### TRY IT
What is wanted is every line below from the one with "béisbol bicolor en Atari XL/XE |" up to and including the one with "2% முதல் 5% வரை", retyped exactly, pictures excluded, nothing else.

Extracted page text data
┌──

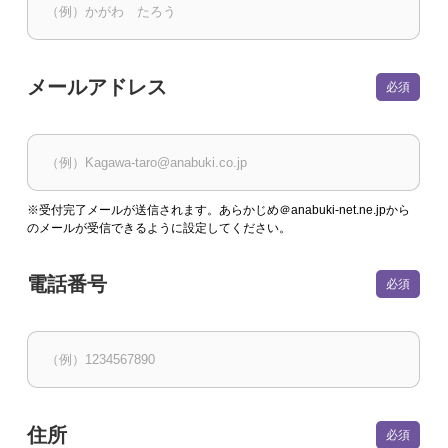
メールアドレス
※受付完了メールが送信されます。あらかじめ＠anabuki-net.ne.jpから
のメールが受信できるように設定してください。
電話番号
住所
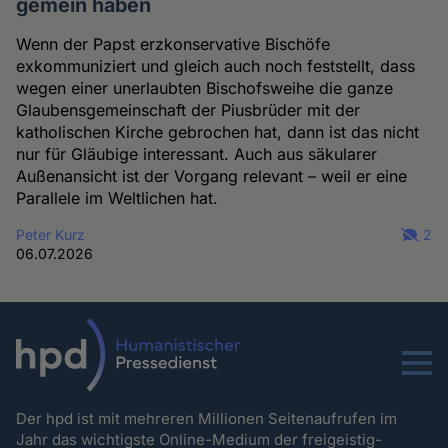
gemein haben
Wenn der Papst erzkonservative Bischöfe
exkommuniziert und gleich auch noch feststellt, dass
wegen einer unerlaubten Bischofsweihe die ganze
Glaubensgemeinschaft der Piusbrüder mit der
katholischen Kirche gebrochen hat, dann ist das nicht
nur für Gläubige interessant. Auch aus säkularer
Außenansicht ist der Vorgang relevant – weil er eine
Parallele im Weltlichen hat.
Peter Kurz
2
06.07.2026
Menu
Der hpd ist mit mehreren Millionen Seitenaufrufen im
Jahr das wichtigste Online-Medium der freigeistig-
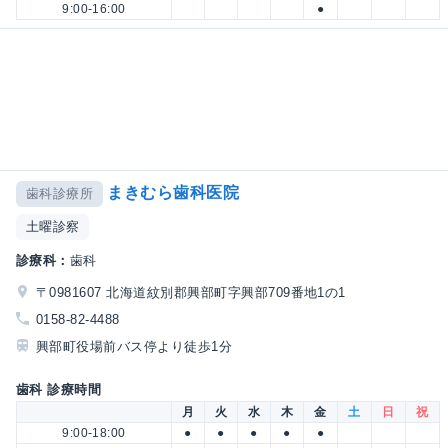
9:00-16:00
●
まきむら歯科医院
歯科診療所
土曜診察
診療科：
歯科
〒0981607 北海道紋別郡興部町字興部709番地1の1
0158-82-4488
興部町役場前バス停より徒歩1分
歯科 診療時間
月
火
水
木
金
土
日
祝
9:00-18:00
●
●
●
●
●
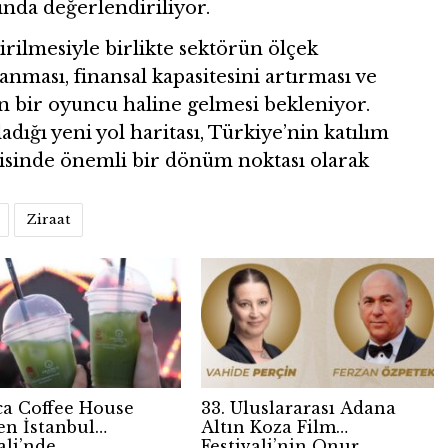
ında değerlendiriliyor.
rilmesiyle birlikte sektörün ölçek
nması, finansal kapasitesini artırması ve
in bir oyuncu haline gelmesi bekleniyor.
ığı yeni yol haritası, Türkiye’nin katılım
jisinde önemli bir dönüm noktası olarak
Ziraat
ca Coffee House
33. Uluslararası Adana
en İstanbul
Altın Koza Film
ali’nde
Festivali’nin Onur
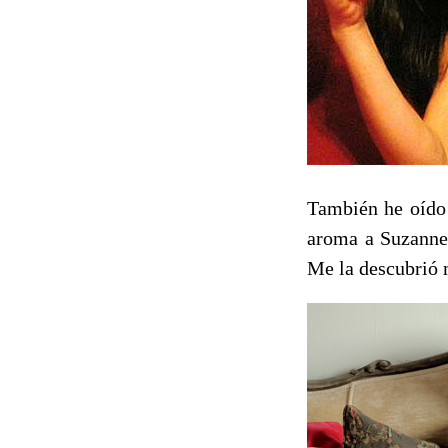
También he oído 
aroma a Suzanne 
Me la descubrió 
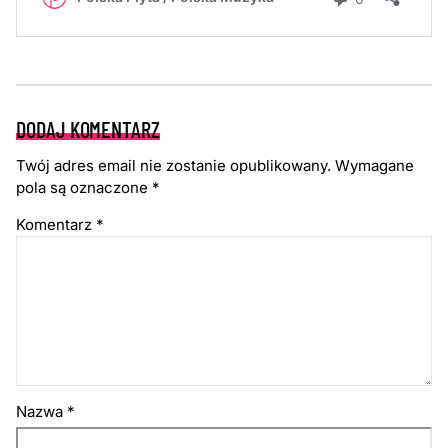
DODAJ KOMENTARZ
Twój adres email nie zostanie opublikowany.
Wymagane
pola są oznaczone
*
Komentarz
*
Nazwa
*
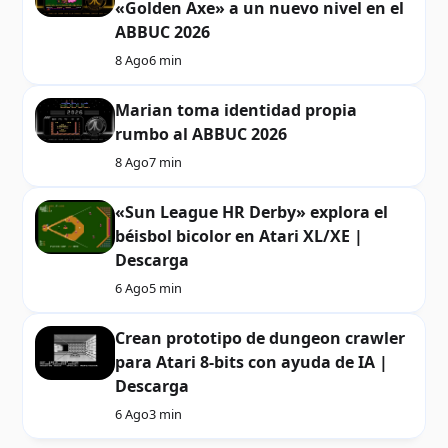
«Golden Axe» a un nuevo nivel en el
ABBUC 2026
8 Ago
6 min
Marian toma identidad propia
rumbo al ABBUC 2026
8 Ago
7 min
«Sun League HR Derby» explora el
béisbol bicolor en Atari XL/XE |
Descarga
6 Ago
5 min
Crean prototipo de dungeon crawler
para Atari 8-bits con ayuda de IA |
Descarga
6 Ago
3 min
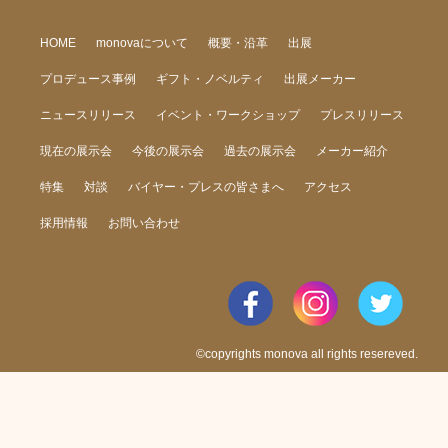
HOME
monovaについて
概要・沿革
出展
プロデュース事例
ギフト・ノベルティ
出展メーカー
ニュースリリース
イベント・ワークショップ
プレスリリース
現在の展示会
今後の展示会
過去の展示会
メーカー紹介
特集
対談
バイヤー・プレスの皆さまへ
アクセス
採用情報
お問い合わせ
©copyrights monova all rights resereved.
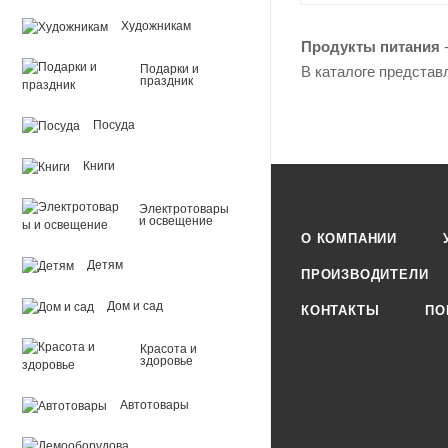
Художникам
Продукты питания
-
Подарки и
В каталоге представ
праздник
Посуда
Книги
Электротовары
и освещение
О КОМПАНИИ
Детям
ПРОИЗВОДИТЕЛИ
Дом и сад
КОНТАКТЫ
ПО
Красота и
здоровье
Автотовары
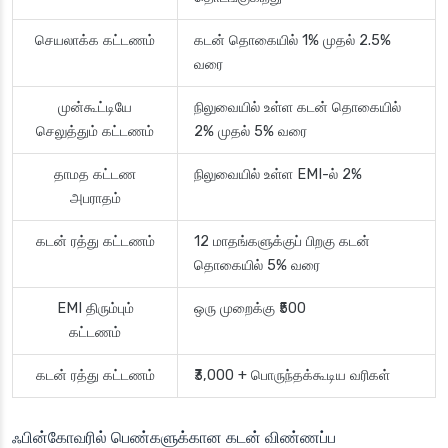
செயலாக்க கட்டணம்
கடன் தொகையில் 1% முதல் 2.5%
வரை
முன்கூட்டியே
நிலுவையில் உள்ள கடன் தொகையில்
செலுத்தும் கட்டணம்
2% முதல் 5% வரை
தாமத கட்டண
நிலுவையில் உள்ள EMI-ல் 2%
அபராதம்
கடன் ரத்து கட்டணம்
12 மாதங்களுக்குப் பிறகு கடன்
தொகையில் 5% வரை
EMI திரும்பும்
ஒரு முறைக்கு ₹500
கட்டணம்
கடன் ரத்து கட்டணம்
₹3,000 + பொருந்தக்கூடிய வரிகள்
ஃபின்கோவரில் பெண்களுக்கான கடன் விண்ணப்ப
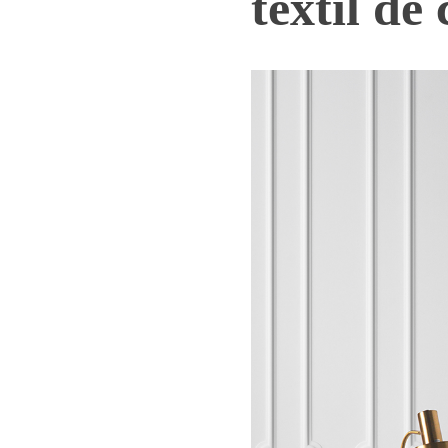
textil de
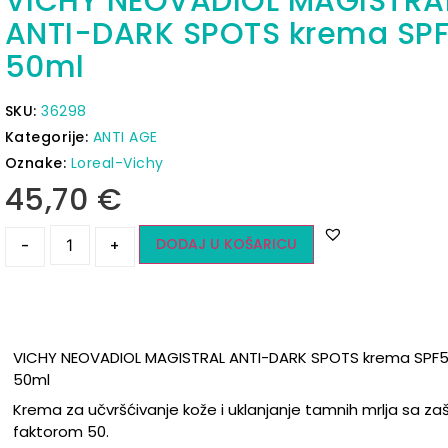
VICHY NEOVADIOL MAGISTRA
ANTI-DARK SPOTS krema SP
50ml
SKU:
36298
Kategorije:
ANTI AGE
Oznake:
Loreal-Vichy
45,70
€
DODAJ U KOŠARICU
-
+
VICHY NEOVADIOL MAGISTRAL ANTI-DARK SPOTS krema SPF
50ml
Krema za učvršćivanje kože i uklanjanje tamnih mrlja sa za
faktorom 50.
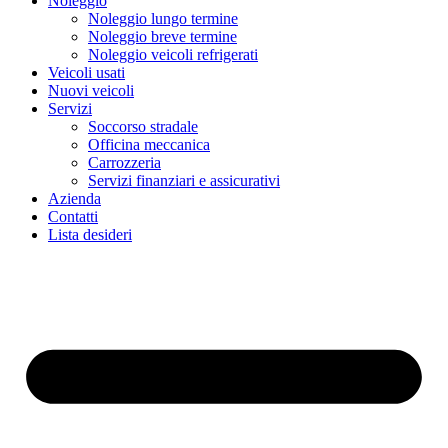
Noleggio
Noleggio lungo termine
Noleggio breve termine
Noleggio veicoli refrigerati
Veicoli usati
Nuovi veicoli
Servizi
Soccorso stradale
Officina meccanica
Carrozzeria
Servizi finanziari e assicurativi
Azienda
Contatti
Lista desideri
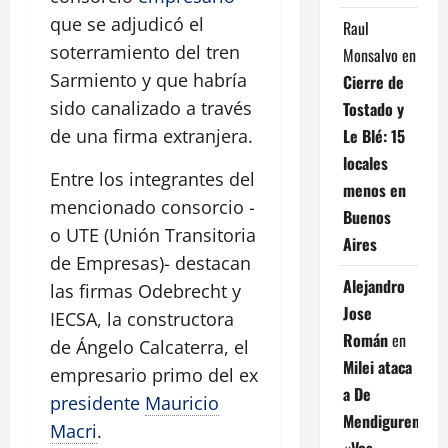
que se adjudicó el
Raul
soterramiento del tren
Monsalvo
en
Sarmiento y que habría
Cierre de
sido canalizado a través
Tostado y
Le Blé: 15
de una firma extranjera.
locales
Entre los integrantes del
menos en
mencionado consorcio -
Buenos
o UTE (Unión Transitoria
Aires
de Empresas)- destacan
Alejandro
las firmas Odebrecht y
Jose
IECSA, la constructora
Román
en
de Ángelo Calcaterra, el
Milei ataca
empresario primo del ex
a De
presidente
Mauricio
Mendiguren:
Macri
.
«Vos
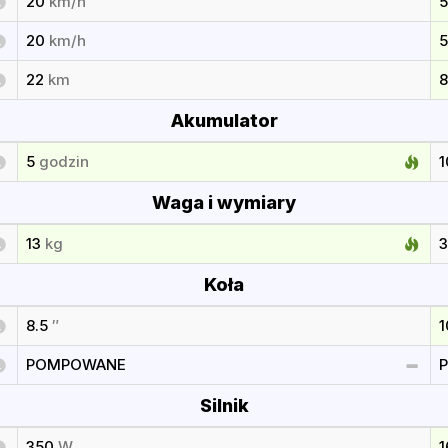
20
km/h
20
km/h
22
km
Akumulator
5
godzin
Waga i wymiary
13
kg
Koła
8.5
″
POMPOWANE
Silnik
350
W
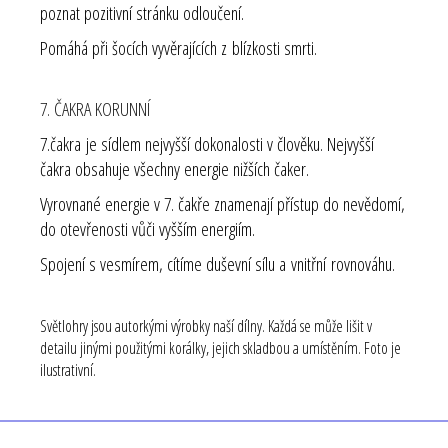
poznat pozitivní stránku odloučení.
Pomáhá při šocích vyvěrajících z blízkosti smrti.
7. ČAKRA KORUNNÍ
7.čakra je sídlem nejvyšší dokonalosti v člověku. Nejvyšší
čakra obsahuje všechny energie nižších čaker.
Vyrovnané energie v 7. čakře znamenají přístup do nevědomí,
do otevřenosti vůči vyšším energiím.
Spojení s vesmírem, cítíme duševní sílu a vnitřní rovnováhu.
Světlohry jsou autorkými výrobky naší dílny. Každá se může lišit v
detailu jinými použitými korálky, jejich skladbou a umístěním. Foto je
ilustrativní.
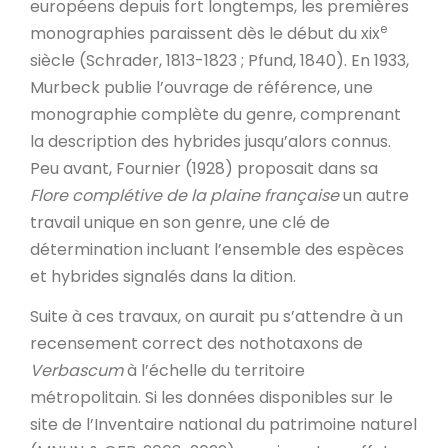
européens depuis fort longtemps, les premières
e
monographies paraissent dès le début du xix
siècle (Schrader, 1813-1823 ; Pfund, 1840). En 1933,
Murbeck publie l’ouvrage de référence, une
monographie complète du genre, comprenant
la description des hybrides jusqu’alors connus.
Peu avant, Fournier (1928) proposait dans sa
Flore complétive de la plaine française
un autre
travail unique en son genre, une clé de
détermination incluant l’ensemble des espèces
et hybrides signalés dans la dition.
Suite à ces travaux, on aurait pu s’attendre à un
recensement correct des nothotaxons de
Verbascum
à l’échelle du territoire
métropolitain. Si les données disponibles sur le
site de l’Inventaire national du patrimoine naturel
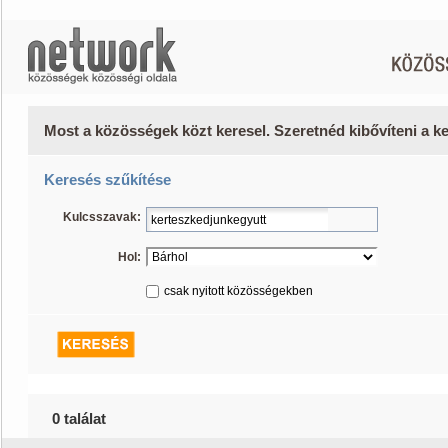
Most a közösségek közt keresel. Szeretnéd kibővíteni a 
Keresés szűkítése
Kulcsszavak:
Hol:
csak nyitott közösségekben
0 találat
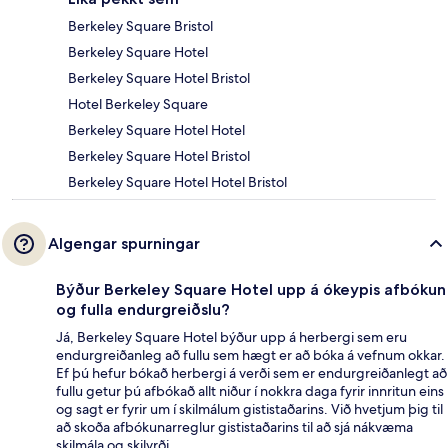
Berkeley Square Bristol
Berkeley Square Hotel
Berkeley Square Hotel Bristol
Hotel Berkeley Square
Berkeley Square Hotel Hotel
Berkeley Square Hotel Bristol
Berkeley Square Hotel Hotel Bristol
Algengar spurningar
Býður Berkeley Square Hotel upp á ókeypis afbókun
og fulla endurgreiðslu?
Já, Berkeley Square Hotel býður upp á herbergi sem eru
endurgreiðanleg að fullu sem hægt er að bóka á vefnum okkar.
Ef þú hefur bókað herbergi á verði sem er endurgreiðanlegt að
fullu getur þú afbókað allt niður í nokkra daga fyrir innritun eins
og sagt er fyrir um í skilmálum gististaðarins. Við hvetjum þig til
að skoða afbókunarreglur gististaðarins til að sjá nákvæma
skilmála og skilyrði.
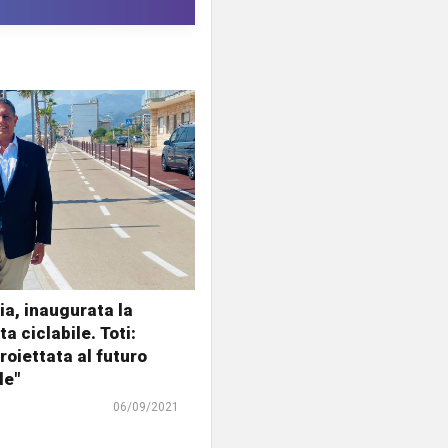
ia, inaugurata la
a ciclabile. Toti:
roiettata al futuro
le"
06/09/2021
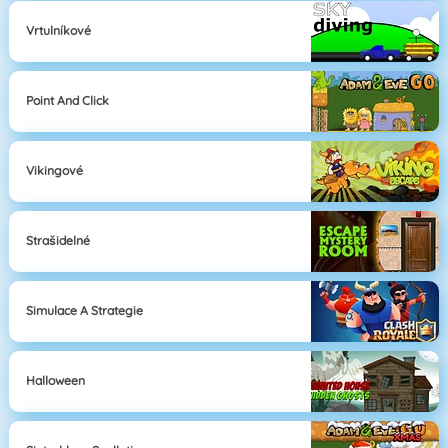
Vrtulníkové
Point And Click
Vikingové
Strašidelné
Simulace A Strategie
Halloween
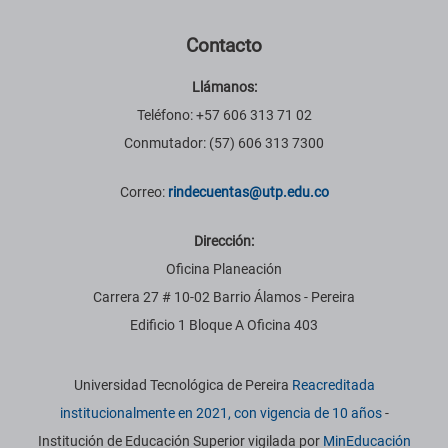
Contacto
Llámanos:
Teléfono: +57 606 313 71 02
Conmutador: (57) 606 313 7300
Correo:
rindecuentas@utp.edu.co
Dirección:
Oficina Planeación
Carrera 27 # 10-02 Barrio Álamos - Pereira
Edificio 1 Bloque A Oficina 403
Información institucional
Universidad Tecnológica de Pereira
Reacreditada
institucionalmente en 2021, con vigencia de 10 años
-
Institución de Educación Superior vigilada por
MinEducación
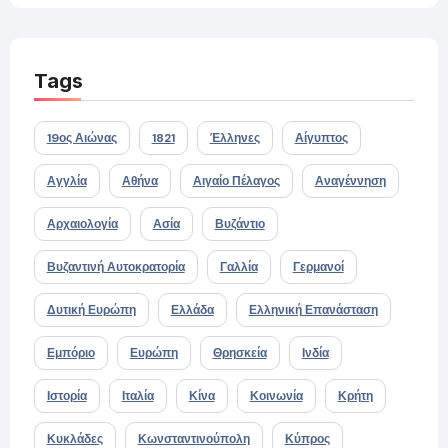
Tags
19ος Αιώνας
1821
Έλληνες
Αίγυπτος
Αγγλία
Αθήνα
Αιγαίο Πέλαγος
Αναγέννηση
Αρχαιολογία
Ασία
Βυζάντιο
Βυζαντινή Αυτοκρατορία
Γαλλία
Γερμανοί
Δυτική Ευρώπη
Ελλάδα
Ελληνική Επανάσταση
Εμπόριο
Ευρώπη
Θρησκεία
Ινδία
Ιστορία
Ιταλία
Κίνα
Κοινωνία
Κρήτη
Κυκλάδες
Κωνσταντινούπολη
Κύπρος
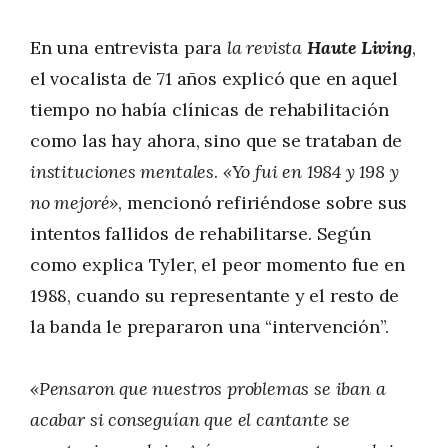
En una entrevista para
la revista
Haute Living
,
el vocalista de 71 años explicó que en aquel
tiempo no había clínicas de rehabilitación
como las hay ahora, sino que se trataban de
instituciones mentales
.
«Yo fui en 1984 y 198 y
no mejoré»
, mencionó refiriéndose sobre sus
intentos fallidos de rehabilitarse. Según
como explica Tyler, el peor momento fue en
1988, cuando su representante y el resto de
la banda le prepararon una “intervención”.
«Pensaron que nuestros problemas se iban a
acabar si conseguían que el cantante se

└──

### TASK OUTPUT
béisbol bicolor en Atari XL/XE |
Descarga
6 Ago
5 min
Crean prototipo de dungeon crawler
para Atari 8-bits con ayuda de IA |
Descarga
6 Ago
3 min
HOME
monovaについて
概要・沿革
出展
プロデュース事例
ギフト・ノベルティ
出展メーカー
ニュースリリース
イベント・ワークショップ
プレスリリース
現在の展示会
今後の展示会
過去の展示会
メーカー紹介
特集
対談
バイヤー・プレスの皆さまへ
アクセス
採用情報
お問い合わせ
©copyrights monova all rights resereved.
Художникам
Продукты питания
-
Подарки и
В каталоге представ
праздник
Посуда
Книги
Электротовары
и освещение
О КОМПАНИИ
Детям
ПРОИЗВОДИТЕЛИ
Дом и сад
КОНТАКТЫ
ПО
Красота и
здоровье
Автотовары
செயலாக்க கட்டணம்
கடன் தொகையில் 1% முதல் 2.5%
வரை
முன்கூட்டியே
நிலுவையில் உள்ள கடன் தொகையில்
செலுத்தும் கட்டணம்
2% முதல் 5% வரை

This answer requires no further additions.